Bobby ist gerade vierzehn geworden. Zeke ist dreizehn. Nach der Schule klauen sie öfter mal CDs im Sam Goody oder Zigaretten in Augie’s Deli oder spielen Videospiele im Keller von Zeke. Beide sind in Carissa Caruso aus der Stillwell Avenue verknallt. Beide kommen bald in die achte Klasse der St. Mary Mother of Jesus in der Eighty-Fourth Street. Die Dritte musste Bobby wiederholen, weshalb er älter als seine Klassenkameraden ist. Als Lehrerin kriegen sie dann Mrs. Santillo, die Bobby mal während des Treuegelöbnisses furzen gehört hat. Bobby wohnt mit seinem Vater, seiner Stiefmutter Grace und seiner sechzehnjährigen Stiefschwester Lily in einer kleinen Wohnung eine Querstraße von der St. Mary entfernt in der Eighty-Third Street. Er und Lily reden nicht miteinander, und Grace ist nur irgendwie da. Als er sechs war, ist seine Mutter nach Kalifornien gezogen. Seither hat er nichts mehr von ihr gehört. Zeke wohnt in einem großen Haus in der Twenty-Third Avenue. Sein richtiger Name ist Flavio, aber Bobby hat in der Vierten angefangen, ihn Zeke zu nennen, und der Name ist hängen geblieben. Zekes Vater gehört eine Metzgerei. Er hat vier Schwestern und zwei Hunde. Giovanna, eine seiner Schwestern, sieht aus wie eine Mischung aus Jungfrau Maria und Marisa Tomei. Nachts muss Bobby immer an sie denken.

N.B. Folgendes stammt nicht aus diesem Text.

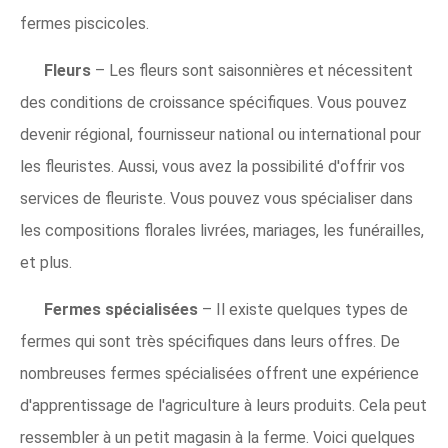
fermes piscicoles.
Fleurs
– Les fleurs sont saisonnières et nécessitent
des conditions de croissance spécifiques. Vous pouvez
devenir régional, fournisseur national ou international pour
les fleuristes. Aussi, vous avez la possibilité d'offrir vos
services de fleuriste. Vous pouvez vous spécialiser dans
les compositions florales livrées, mariages, les funérailles,
et plus.
Fermes spécialisées
– Il existe quelques types de
fermes qui sont très spécifiques dans leurs offres. De
nombreuses fermes spécialisées offrent une expérience
d'apprentissage de l'agriculture à leurs produits. Cela peut
ressembler à un petit magasin à la ferme. Voici quelques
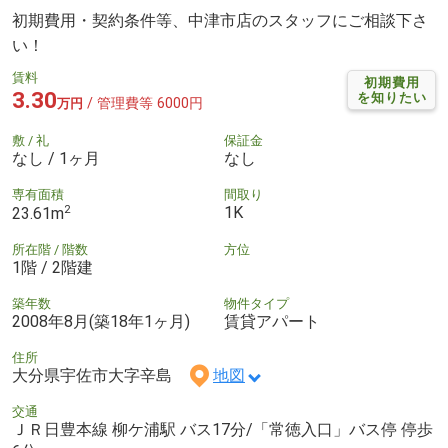
初期費用・契約条件等、中津市店のスタッフにご相談下さ
い！
賃料
初期費用
3.30
を知りたい
/ 管理費等 6000円
万円
敷 / 礼
保証金
なし / 1ヶ月
なし
専有面積
間取り
2
1K
23.61m
所在階 / 階数
方位
1階 / 2階建
築年数
物件タイプ
2008年8月(築18年1ヶ月)
賃貸アパート
住所
大分県宇佐市大字辛島
地図
交通
ＪＲ日豊本線 柳ケ浦駅 バス17分/「常徳入口」バス停 停歩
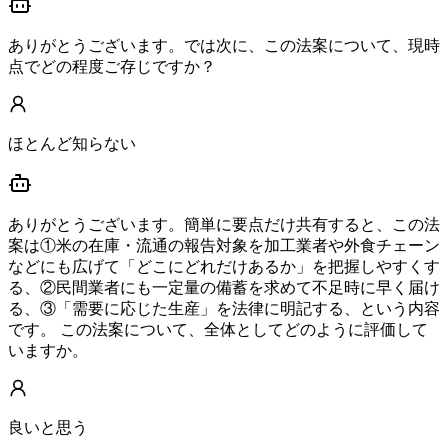
ありがとうございます。では次に、この法案について、現時
点でどの程度ご存じですか？
ほとんど知らない
ありがとうございます。簡単に要点だけ共有すると、この法
案は①米の在庫・流通の報告対象を加工業者や外食チェーン
などにも広げて「どこにどれだけあるか」を把握しやすくす
る、②民間業者にも一定量の備蓄を求めて不足時に早く届け
る、③「需要に応じた生産」を法律に明記する、という内容
です。 この法案について、全体としてどのように評価して
いますか。
良いと思う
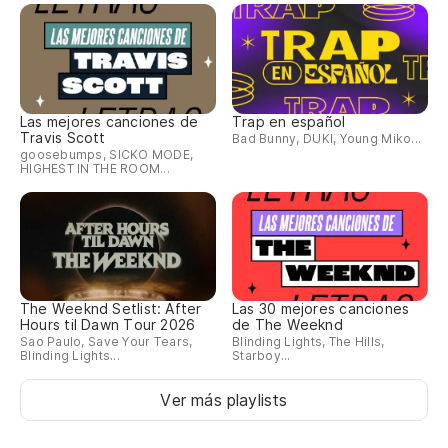
Las mejores canciones de
Trap en español
Travis Scott
Bad Bunny, DUKI, Young Miko...
goosebumps, SICKO MODE,
HIGHEST IN THE ROOM...
The Weeknd Setlist: After
Las 30 mejores canciones
Hours til Dawn Tour 2026
de The Weeknd
Sao Paulo, Save Your Tears,
Blinding Lights, The Hills,
Blinding Lights...
Starboy...
Ver más playlists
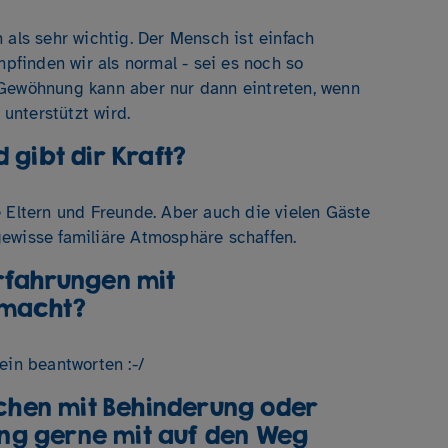
 als sehr wichtig. Der Mensch ist einfach
mpfinden wir als normal - sei es noch so
 Gewöhnung kann aber nur dann eintreten, wenn
 unterstützt wird.
 gibt dir Kraft?
e Eltern und Freunde. Aber auch die vielen Gäste
ewisse familiäre Atmosphäre schaffen.
Erfahrungen mit
emacht?
ein beantworten :-/
hen mit Behinderung oder
ng gerne mit auf den Weg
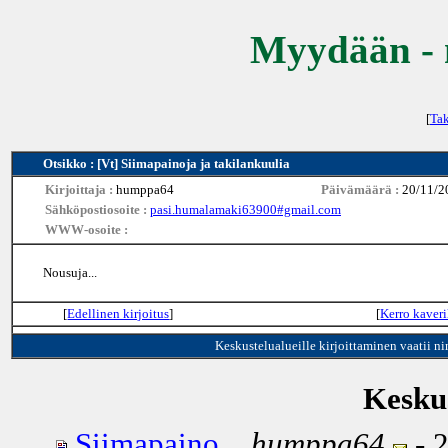
Myydään - 
[
Tak
Otsikko : [Vt] Siimapainoja ja takilankuulia
Kirjoittaja :
humppa64
Päivämäärä :
20/11/2
Sähköpostiosoite :
pasi.humalamaki63900#gmail.com
WWW-osoite :
Nousuja...
[
Edellinen kirjoitus
]
[
Kerro kaveri
Keskustelualueille kirjoittaminen vaatii n
Keskus
Siimapaino...
humppa64
- 2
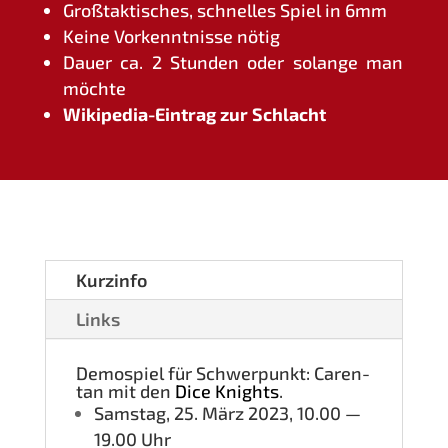
Groß­tak­ti­sches, schnel­les Spiel in 6mm
Kei­ne Vor­kennt­nis­se nötig
Dau­er ca. 2 Stun­den oder solan­ge man
möchte
Wiki­pe­dia-Ein­trag zur Schlacht
Kurz­in­fo
Links
Demo­spiel für Schwer­punkt: Caren­
tan mit den
Dice Knights
.
Sams­tag, 25. März 2023, 10.00 —
19.00 Uhr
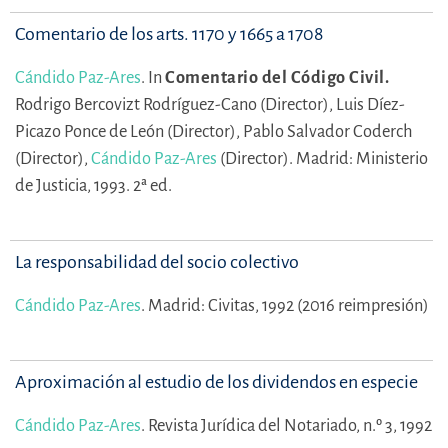
Comentario de los arts. 1170 y 1665 a 1708
Cándido Paz-Ares
.
In
Comentario del Código Civil.
Rodrigo Bercovizt Rodríguez-Cano (Director),
Luis Díez-
Picazo Ponce de León (Director),
Pablo Salvador Coderch
(Director),
Cándido Paz-Ares
(Director).
Madrid: Ministerio
de Justicia, 1993. 2ª ed.
La responsabilidad del socio colectivo
Cándido Paz-Ares
.
Madrid: Civitas, 1992 (2016 reimpresión)
Aproximación al estudio de los dividendos en especie
Cándido Paz-Ares
.
Revista Jurídica del Notariado, n.º 3, 1992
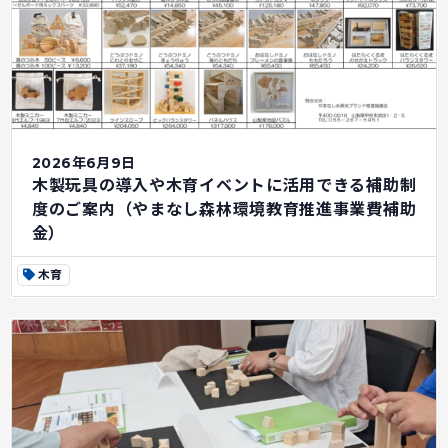
2026年6月9日
木製玩具の導入や木育イベントに活用できる補助制
度のご案内（やまなし森林環境教育推進事業費補助
金）
木育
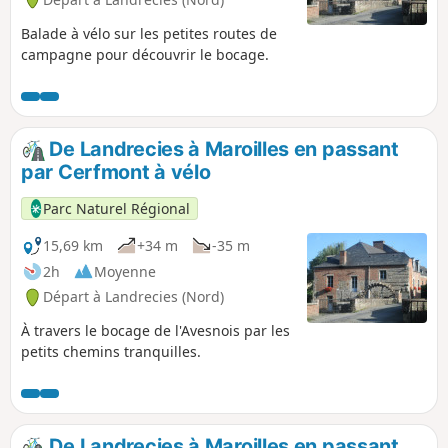
Balade à vélo sur les petites routes de
campagne pour découvrir le bocage.
De Landrecies à Maroilles en passant
par Cerfmont à vélo
Parc Naturel Régional
15,69 km
+34 m
-35 m
2h
Moyenne
Départ à Landrecies (Nord)
À travers le bocage de l'Avesnois par les
petits chemins tranquilles.
De Landrecies à Maroilles en passant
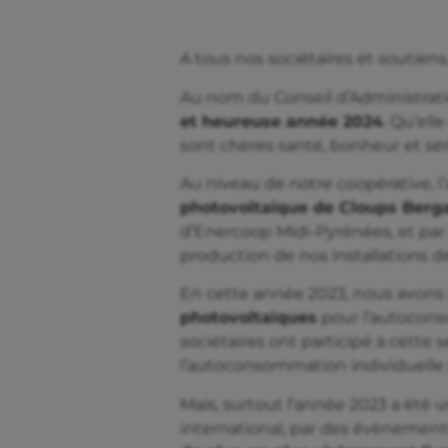
A tous nos sociétaires et soutiens
Au nom du Conseil d’Administrati
et heureuse année 2024
. Qu’ell
sont chères santé, bonheur et sér
Au niveau de notre coopérative, 
photovoltaïque de Cloups Berg
d’Enercoop Midi-Pyrénées, et par
production de nos installations d
En cette année 2023, nous avons
photovoltaïques
pour l’autocons
sociétaires ont participé à cett
l’autoconsommation individuelle 
Mais, surtout l’année 2023 a été 
international, par des évènement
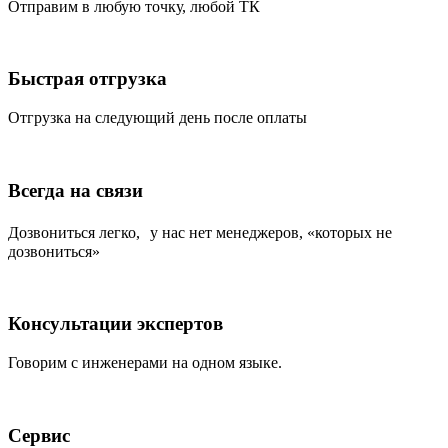
Отправим в любую точку, любой ТК
Быстрая отгрузка
Отгрузка на следующий день после оплаты
Всегда на связи
Дозвониться легко, у нас нет менеджеров, «которых не
дозвониться»
Консультации экспертов
Говорим с инженерами на одном языке.
Сервис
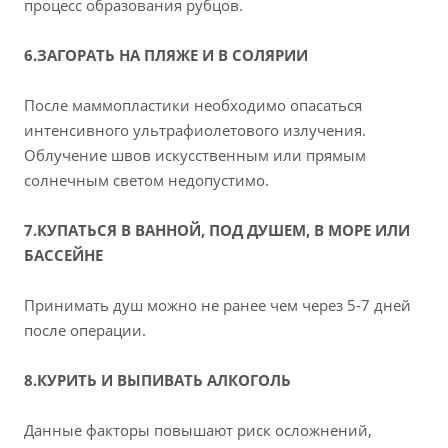
процесс образования рубцов.
6.ЗАГОРАТЬ НА ПЛЯЖЕ И В СОЛЯРИИ
После маммопластики необходимо опасаться
интенсивного ультрафиолетового излучения.
Облучение швов искусственным или прямым
солнечным светом недопустимо.
7.КУПАТЬСЯ В ВАННОЙ, ПОД ДУШЕМ, В МОРЕ ИЛИ
БАССЕЙНЕ
Принимать душ можно не ранее чем через 5-7 дней
после операции.
8.КУРИТЬ И ВЫПИВАТЬ АЛКОГОЛЬ
Данные факторы повышают риск осложнений,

Hierher kommen sie, weil immer was los ist. Autos, die vom Belt abfahren und an der Ampel stehen bleiben. Das Ceasar’s Bay Shopping Center mit einem Toys »R« Us, einem Kmart und anderen Ketten. Der Markt mit den Ständen wurde letztes Jahr geschlossen. Der Shore Parkway Park. Die Tennisanlage. Gravesend Bay, die vom Coney Island Creek bis zu den Narrows reicht. Der Radweg. Dahinter die Verrazano Bridge. Ganz in der Nähe ist auch der Nellie-Bly-Vergnügungspark, wo sie als Kinder hingegangen sind.
Sie haben klein angefangen mit Schälchen voll Ketchup und Senf aus dem Wendy’s an der gegenüberliegenden Ecke.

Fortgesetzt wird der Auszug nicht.